Functional Enrichment Analysis and Drug Sensitivity Analysis of the MAPR Model
Differential gene expression analysis was performed using R language to identify genes that exhibit differential expression between the high-risk and low-risk groups defined by the MAPR model. Subsequently, these differentially expressed genes were subjected to functional enrichment analysis. The GO analysis revealed a significant association between the MAPR model and cellular energy metabolism, including oxidoreductase activity acting on NAD(P)H, NAD(P)H dehydrogenase(quinone) activity, mitochondrial protein-containing complex, and cellular respiration (Fig. 7A,Fig. 7C). Additionally, the KEGG analysis results indicated that the MAPR model was closely related to oxidative phosphorylation, chemical carcinogenesis - reactive oxygen species, and RNA polymerase (Fig. 7B, Fig. 7D).
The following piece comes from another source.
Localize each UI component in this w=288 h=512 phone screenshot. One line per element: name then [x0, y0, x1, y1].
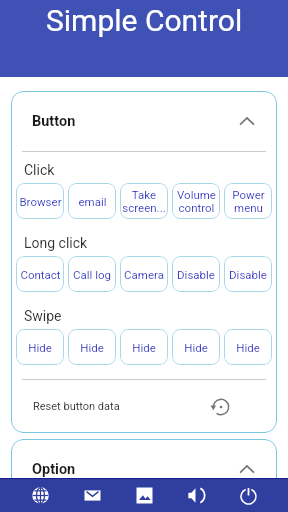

To provide further guidance for clinical applications, we performed drug sensitivity analysis on the high-risk and low-risk groups defined by the MAPR model (Fig.S4). The results revealed that 5-Fluorouracil and Imatinib exhibited higher sensitivity in the low-risk patients, whereas the compound MG-132 showed increased sensitivity in the high-risk patients. These findings offer new perspectives for our clinical treatment strategies.